▶ [Input material]:
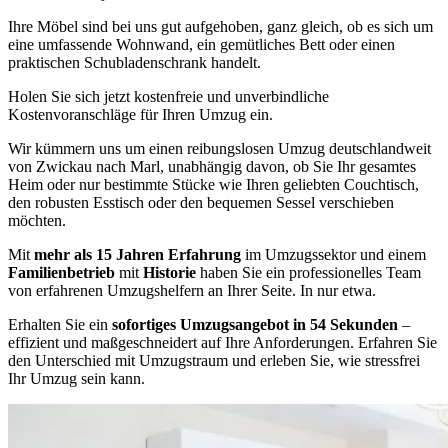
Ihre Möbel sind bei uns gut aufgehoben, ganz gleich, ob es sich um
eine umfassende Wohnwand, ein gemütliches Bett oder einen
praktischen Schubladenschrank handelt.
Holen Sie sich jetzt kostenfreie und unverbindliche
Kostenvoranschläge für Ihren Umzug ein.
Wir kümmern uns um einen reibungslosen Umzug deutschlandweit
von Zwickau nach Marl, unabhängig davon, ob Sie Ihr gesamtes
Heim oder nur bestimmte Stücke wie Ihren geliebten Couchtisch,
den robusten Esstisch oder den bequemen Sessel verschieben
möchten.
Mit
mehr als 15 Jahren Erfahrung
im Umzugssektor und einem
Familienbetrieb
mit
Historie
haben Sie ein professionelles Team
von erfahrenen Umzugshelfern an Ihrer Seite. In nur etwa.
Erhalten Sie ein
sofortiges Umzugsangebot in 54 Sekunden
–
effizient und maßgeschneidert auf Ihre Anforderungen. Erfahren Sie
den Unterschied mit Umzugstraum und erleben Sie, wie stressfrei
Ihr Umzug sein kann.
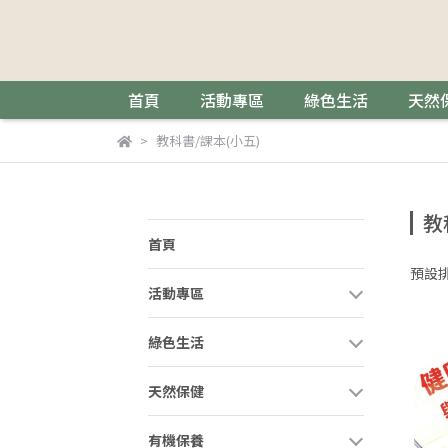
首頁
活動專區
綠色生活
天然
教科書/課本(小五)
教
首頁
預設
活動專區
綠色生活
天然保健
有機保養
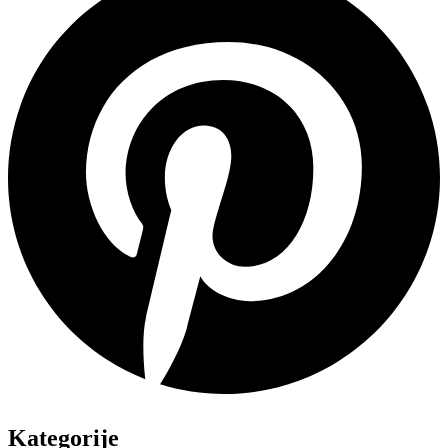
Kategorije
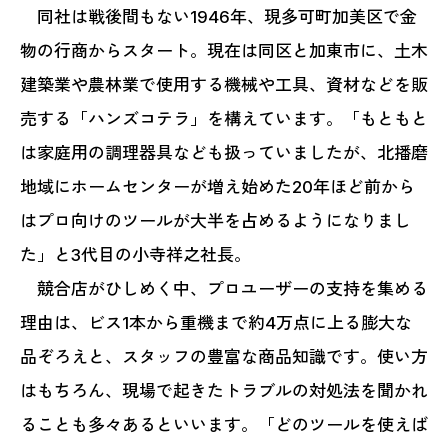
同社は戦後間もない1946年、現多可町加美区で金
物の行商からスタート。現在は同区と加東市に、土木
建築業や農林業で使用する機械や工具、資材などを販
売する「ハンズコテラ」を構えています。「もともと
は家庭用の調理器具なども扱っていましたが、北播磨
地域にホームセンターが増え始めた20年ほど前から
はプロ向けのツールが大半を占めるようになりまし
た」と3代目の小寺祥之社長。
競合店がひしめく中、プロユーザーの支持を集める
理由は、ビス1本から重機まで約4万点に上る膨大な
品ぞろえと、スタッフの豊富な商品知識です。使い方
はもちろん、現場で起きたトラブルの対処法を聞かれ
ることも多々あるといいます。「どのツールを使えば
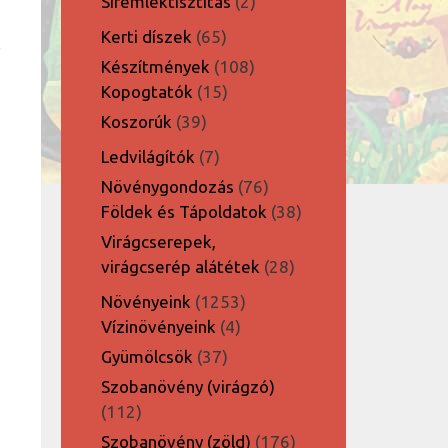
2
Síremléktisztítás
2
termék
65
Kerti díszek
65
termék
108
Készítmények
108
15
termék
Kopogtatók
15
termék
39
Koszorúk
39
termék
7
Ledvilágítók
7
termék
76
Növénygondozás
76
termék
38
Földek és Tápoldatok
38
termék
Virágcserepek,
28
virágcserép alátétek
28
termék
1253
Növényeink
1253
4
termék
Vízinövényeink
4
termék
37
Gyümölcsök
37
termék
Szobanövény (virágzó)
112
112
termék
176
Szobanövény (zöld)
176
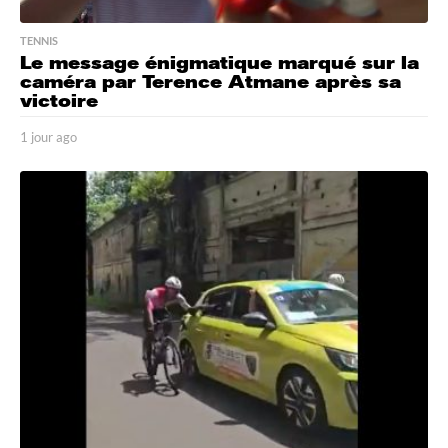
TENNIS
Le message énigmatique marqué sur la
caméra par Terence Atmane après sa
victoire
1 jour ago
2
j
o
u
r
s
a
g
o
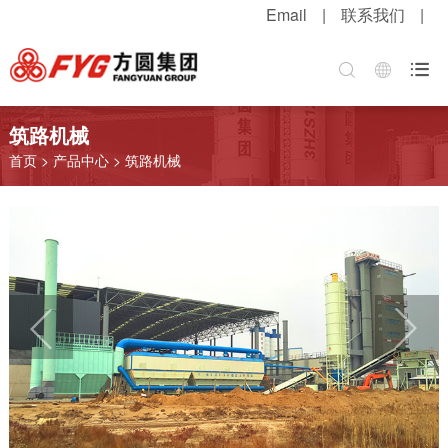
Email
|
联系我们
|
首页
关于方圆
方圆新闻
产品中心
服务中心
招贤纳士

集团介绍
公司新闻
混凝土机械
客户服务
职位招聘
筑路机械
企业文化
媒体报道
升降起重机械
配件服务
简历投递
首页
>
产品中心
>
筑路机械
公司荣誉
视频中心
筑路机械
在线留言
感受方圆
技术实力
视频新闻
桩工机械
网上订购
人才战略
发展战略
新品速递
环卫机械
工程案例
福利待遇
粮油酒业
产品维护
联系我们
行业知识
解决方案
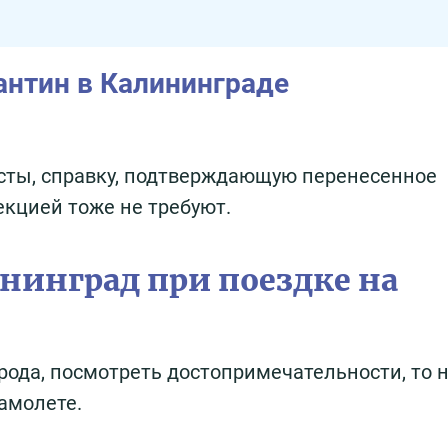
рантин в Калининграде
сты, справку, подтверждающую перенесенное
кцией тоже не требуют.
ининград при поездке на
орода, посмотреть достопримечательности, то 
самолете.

▶ [What is required]: Return only the number of lines above that include the word "einen".

▶ [Response to this task]: 2